Posted by: LowercaseM at April 28, 2024 11:26 AM (1R1ie)

251 Boujie
What ever the f' that is. Just stop it.

Posted by: weft cut-loop at April 28, 2024 11:26 AM (IG4Id)

252 All the fixins but no bread. Rather fun to eat.

Posted by: Braenyard at April 28, 2024 11:20 AM (lCWOD)


It is.

Surprisingly, one of our favorite meals when I traveled to Rome with the delightful and globe-trotting Mrs naturalfake was a charcuterie(!) board at a famous butcher's shop.

All kinds of goodies. Yum!

Posted by: naturalfake at April 28, 2024 11:26 AM (eDfFs)

253 Not gonna lie.
At the end of the day.
Personally, I.

Posted by: Quarter Twenty at April 28, 2024 11:27 AM (dg+HA)

254 Disporridgement: to complain about the quality of the hot cereal in the house you've broken into.
Posted by: Goldilocks at April 28, 2024


***
Similarly, "debridement" must mean to keep the target's intended future wife from arriving at the marriage ceremony. See "kidnap," "Runaway Bride."

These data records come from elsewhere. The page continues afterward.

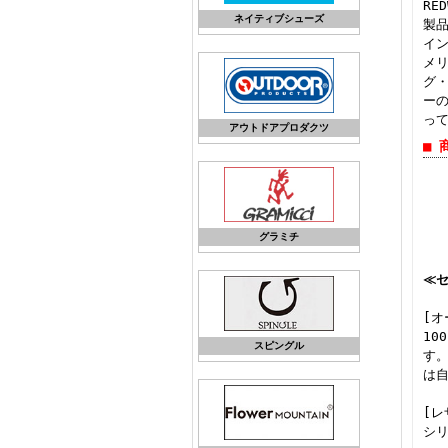
RE
ネイティブシューズ
製
イ
メリ
グ
ー
っ
アウトドアプロダクツ
■ 
グラミチ
≪
[オ
1
スピングル
す
は
[レ
シ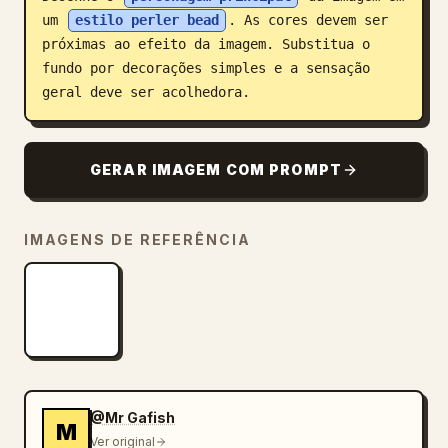
um 
estilo perler bead
. As cores devem ser 
Blog
próximas ao efeito da imagem. Substitua o 
fundo por decorações simples e a sensação 
Atualizações
geral deve ser acolhedora.
GERAR IMAGEM COM PROMPT
IMAGENS DE REFERÊNCIA
@Mr Gafish
M
Ver original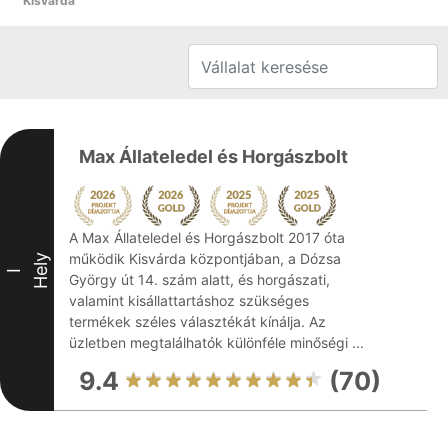
Kisvárda
Max Állateledel és Horgászbolt
A Max Állateledel és Horgászbolt 2017 óta
működik Kisvárda központjában, a Dózsa
Hely
I
György út 14. szám alatt, és horgászati,
valamint kisállattartáshoz szükséges
termékek széles választékát kínálja. Az
üzletben megtalálhatók különféle minőségi ...
9.4
(70)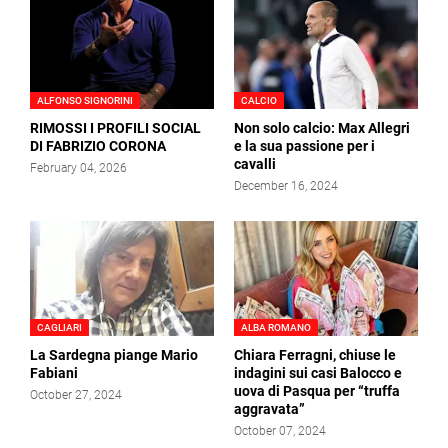
ALFONSO SIGNORINI
CALCIO
RIMOSSI I PROFILI SOCIAL
Non solo calcio: Max Allegri
DI FABRIZIO CORONA
e la sua passione per i
cavalli
February 04, 2026
December 16, 2024
CAGLIARI
ALBA ROMANO
La Sardegna piange Mario
Chiara Ferragni, chiuse le
Fabiani
indagini sui casi Balocco e
uova di Pasqua per “truffa
October 27, 2024
aggravata”
October 07, 2024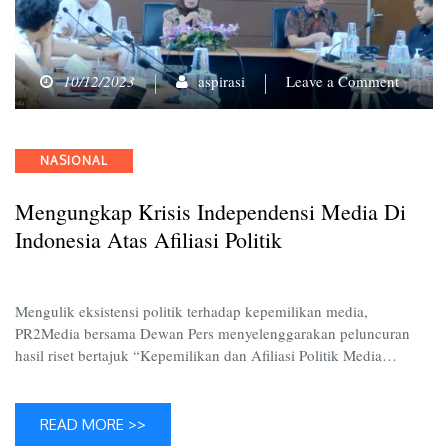
on
10/12/2023
aspirasi
Leave a Comment
Mengun
Krisis
Indepen
Categories
NASIONAL
Media
di
Mengungkap Krisis Independensi Media Di
Indones
atas
Indonesia Atas Afiliasi Politik
Afiliasi
Politik
Mengulik eksistensi politik terhadap kepemilikan media,
PR2Media bersama Dewan Pers menyelenggarakan peluncuran
hasil riset bertajuk “Kepemilikan dan Afiliasi Politik Media…
READ MORE >>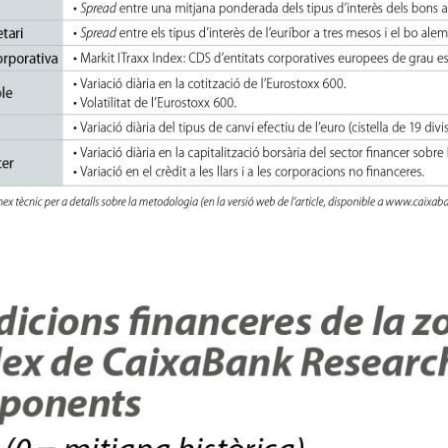
w window)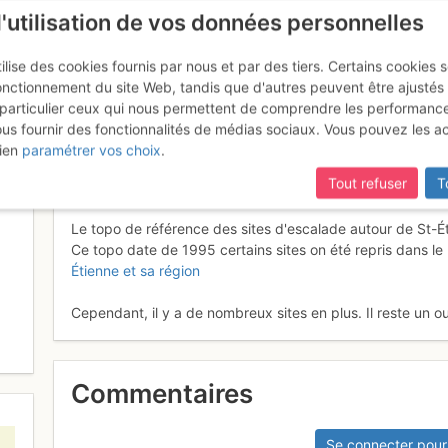
l'utilisation de vos données personnelles
ilise des cookies fournis par nous et par des tiers. Certains cookies 
onctionnement du site Web, tandis que d'autres peuvent être ajustés
particulier ceux qui nous permettent de comprendre les performanc
ous fournir des fonctionnalités de médias sociaux. Vous pouvez les a
 Pilat et des environs de St Ét
ien
paramétrer vos choix
.
Tout refuser
T
Le topo de référence des sites d'escalade autour de St-É
Ce topo date de 1995 certains sites on été repris dans l
Étienne et sa région
Cependant, il y a de nombreux sites en plus. Il reste un out
Commentaires
Se connecter pour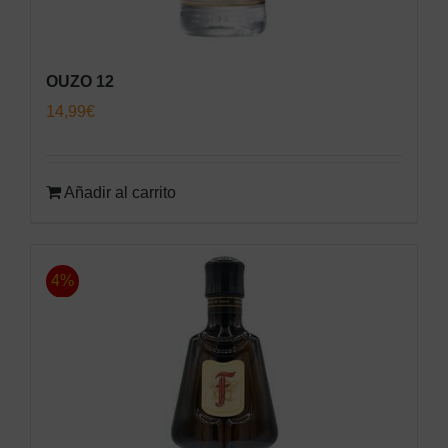
OUZO 12
14,99
€
Añadir al carrito
4%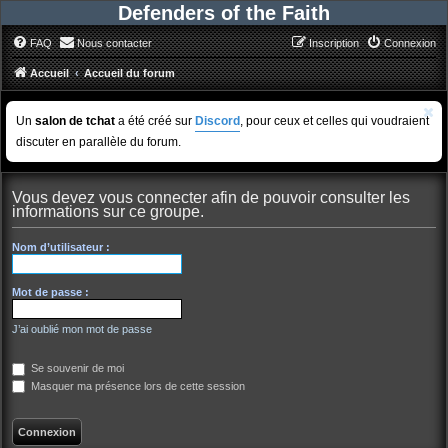
Defenders of the Faith
FAQ
Nous contacter
Inscription
Connexion
Accueil
Accueil du forum
Un
salon de tchat
a été créé sur
Discord
, pour ceux et celles qui voudraient
discuter en parallèle du forum.
Vous devez vous connecter afin de pouvoir consulter les
informations sur ce groupe.
Nom d’utilisateur :
Mot de passe :
J’ai oublié mon mot de passe
Se souvenir de moi
Masquer ma présence lors de cette session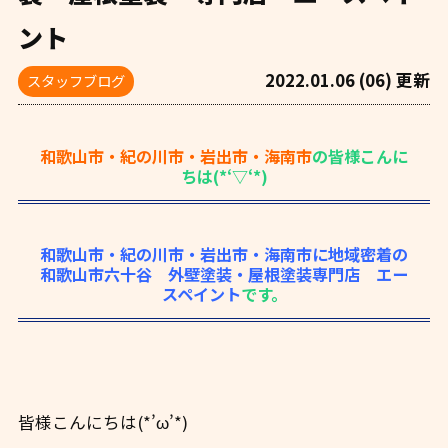
ント
2022.01.06 (06) 更新
スタッフブログ
和歌山市・紀の川市・岩出市・海南市
の皆様こんに
ちは(*‘▽‘*)
和歌山市・紀の川市・岩出市・海南市に地域密着の
和歌山市六十谷 外壁塗装・屋根塗装専門店 エー
スペイント
です。
皆様こんにちは(*’ω’*)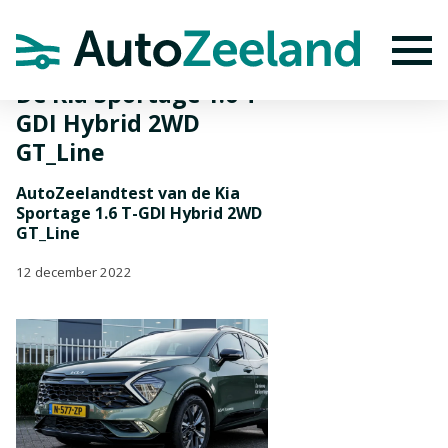
Home
Nieuws
De Kia Sportage 1.6 T-GDI Hybrid 2WD GT_Line
To
De Kia Sportage 1.6 T-
GDI Hybrid 2WD
GT_Line
AutoZeelandtest van de Kia
Sportage 1.6 T-GDI Hybrid 2WD
GT_Line
12 december 2022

Posted by: Wolfus Aurelius, Dreaming of Elsewhere at April 28, 2024 11:28 AM (omVj0)

255 I was re-gifted to normal jr. high by the gifted and tallented program.

Posted by: Reforger at April 28, 2024 11:29 AM (B705c)

256 Boujie
What ever the f' that is. Just stop it.
Posted by: weft cut-loop at April 28, 2024


***
Isn't that the French word for "candle"?

Posted by: Wolfus Aurelius, Dreaming of Elsewhere at April 28, 2024 11:29 AM (omVj0)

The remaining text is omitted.